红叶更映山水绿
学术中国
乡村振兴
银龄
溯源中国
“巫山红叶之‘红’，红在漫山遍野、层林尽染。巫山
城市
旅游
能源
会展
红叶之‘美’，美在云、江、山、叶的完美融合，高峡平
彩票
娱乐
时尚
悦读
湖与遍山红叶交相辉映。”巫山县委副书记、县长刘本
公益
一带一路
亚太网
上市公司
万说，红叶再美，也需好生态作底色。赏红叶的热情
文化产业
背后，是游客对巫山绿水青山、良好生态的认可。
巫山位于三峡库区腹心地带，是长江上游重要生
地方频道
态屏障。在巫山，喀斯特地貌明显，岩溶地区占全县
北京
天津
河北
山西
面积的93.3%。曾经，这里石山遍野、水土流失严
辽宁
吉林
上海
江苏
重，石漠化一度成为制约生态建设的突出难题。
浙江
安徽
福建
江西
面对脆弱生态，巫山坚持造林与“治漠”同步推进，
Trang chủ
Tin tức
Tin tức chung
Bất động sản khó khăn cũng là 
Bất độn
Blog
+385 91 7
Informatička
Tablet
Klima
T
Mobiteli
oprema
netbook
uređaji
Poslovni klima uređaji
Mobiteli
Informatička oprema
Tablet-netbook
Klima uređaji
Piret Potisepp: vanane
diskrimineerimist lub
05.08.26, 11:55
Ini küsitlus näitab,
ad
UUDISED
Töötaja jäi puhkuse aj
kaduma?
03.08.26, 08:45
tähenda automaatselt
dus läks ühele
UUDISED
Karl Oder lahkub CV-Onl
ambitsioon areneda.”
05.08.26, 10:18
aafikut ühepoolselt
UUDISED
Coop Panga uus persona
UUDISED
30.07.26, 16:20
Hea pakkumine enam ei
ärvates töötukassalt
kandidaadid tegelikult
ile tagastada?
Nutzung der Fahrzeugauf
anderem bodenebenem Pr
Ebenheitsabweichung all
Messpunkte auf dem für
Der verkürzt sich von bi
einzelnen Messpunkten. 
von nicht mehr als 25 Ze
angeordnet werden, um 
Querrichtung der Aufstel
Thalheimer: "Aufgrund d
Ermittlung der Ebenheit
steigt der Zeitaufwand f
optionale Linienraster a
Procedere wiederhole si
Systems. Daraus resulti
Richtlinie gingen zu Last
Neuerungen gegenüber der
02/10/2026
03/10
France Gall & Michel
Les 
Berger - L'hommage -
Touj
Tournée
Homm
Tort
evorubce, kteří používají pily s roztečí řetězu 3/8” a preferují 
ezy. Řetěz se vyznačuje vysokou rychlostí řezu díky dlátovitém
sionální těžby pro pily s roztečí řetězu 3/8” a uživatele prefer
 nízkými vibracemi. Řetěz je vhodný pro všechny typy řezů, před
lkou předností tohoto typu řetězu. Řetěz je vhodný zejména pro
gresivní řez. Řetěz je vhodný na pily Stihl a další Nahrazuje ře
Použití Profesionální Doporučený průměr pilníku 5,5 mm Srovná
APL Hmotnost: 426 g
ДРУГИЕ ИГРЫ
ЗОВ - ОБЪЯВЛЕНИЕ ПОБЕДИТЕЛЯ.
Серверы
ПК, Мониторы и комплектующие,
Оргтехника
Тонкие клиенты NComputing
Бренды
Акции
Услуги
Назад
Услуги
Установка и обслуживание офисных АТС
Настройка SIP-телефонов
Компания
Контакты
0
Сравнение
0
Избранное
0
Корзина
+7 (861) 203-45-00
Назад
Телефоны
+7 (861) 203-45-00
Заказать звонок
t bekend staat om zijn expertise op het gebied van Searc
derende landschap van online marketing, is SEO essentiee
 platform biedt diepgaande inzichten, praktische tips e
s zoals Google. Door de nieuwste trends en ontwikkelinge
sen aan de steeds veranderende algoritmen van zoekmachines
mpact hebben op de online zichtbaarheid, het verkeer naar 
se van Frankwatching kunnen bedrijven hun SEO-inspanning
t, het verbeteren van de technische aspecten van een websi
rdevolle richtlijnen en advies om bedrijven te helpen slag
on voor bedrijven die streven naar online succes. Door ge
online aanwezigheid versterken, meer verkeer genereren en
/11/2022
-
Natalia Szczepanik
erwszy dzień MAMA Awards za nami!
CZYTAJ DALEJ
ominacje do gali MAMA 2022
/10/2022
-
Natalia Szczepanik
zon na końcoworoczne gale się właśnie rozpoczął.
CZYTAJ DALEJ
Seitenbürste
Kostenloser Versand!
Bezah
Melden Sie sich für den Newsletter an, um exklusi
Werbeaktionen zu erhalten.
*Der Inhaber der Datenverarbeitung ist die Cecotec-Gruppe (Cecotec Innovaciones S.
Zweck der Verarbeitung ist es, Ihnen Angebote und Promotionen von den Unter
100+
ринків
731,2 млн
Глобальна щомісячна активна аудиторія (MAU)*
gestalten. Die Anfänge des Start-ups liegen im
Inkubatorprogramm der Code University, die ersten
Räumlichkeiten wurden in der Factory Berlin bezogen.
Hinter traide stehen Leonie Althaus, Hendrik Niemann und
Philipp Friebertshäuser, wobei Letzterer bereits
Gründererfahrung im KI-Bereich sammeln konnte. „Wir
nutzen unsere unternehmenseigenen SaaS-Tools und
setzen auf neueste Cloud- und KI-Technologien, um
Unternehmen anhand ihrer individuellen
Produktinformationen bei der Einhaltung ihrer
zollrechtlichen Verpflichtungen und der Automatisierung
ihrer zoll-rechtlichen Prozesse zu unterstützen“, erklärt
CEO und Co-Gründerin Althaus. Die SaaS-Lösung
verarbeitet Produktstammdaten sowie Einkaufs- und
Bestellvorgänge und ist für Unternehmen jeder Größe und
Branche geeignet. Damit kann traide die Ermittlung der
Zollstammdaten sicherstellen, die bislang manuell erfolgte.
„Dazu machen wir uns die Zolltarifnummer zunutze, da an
___
▶ [TASK TO CARRY OUT]: Transcribe the lines above between the line holding "zollrechtlichen Verpflichtungen und" and the line holding "Branche geeignet. Damit", inclusive, exactly as they stand and with nothing added.

▶ [EXPECTED ANSWER]:
zollrechtlichen Verpflichtungen und der Automatisierung
ihrer zoll-rechtlichen Prozesse zu unterstützen“, erklärt
CEO und Co-Gründerin Althaus. Die SaaS-Lösung
verarbeitet Produktstammdaten sowie Einkaufs- und
Bestellvorgänge und ist für Unternehmen jeder Größe und
Branche geeignet. Damit kann traide die Ermittlung der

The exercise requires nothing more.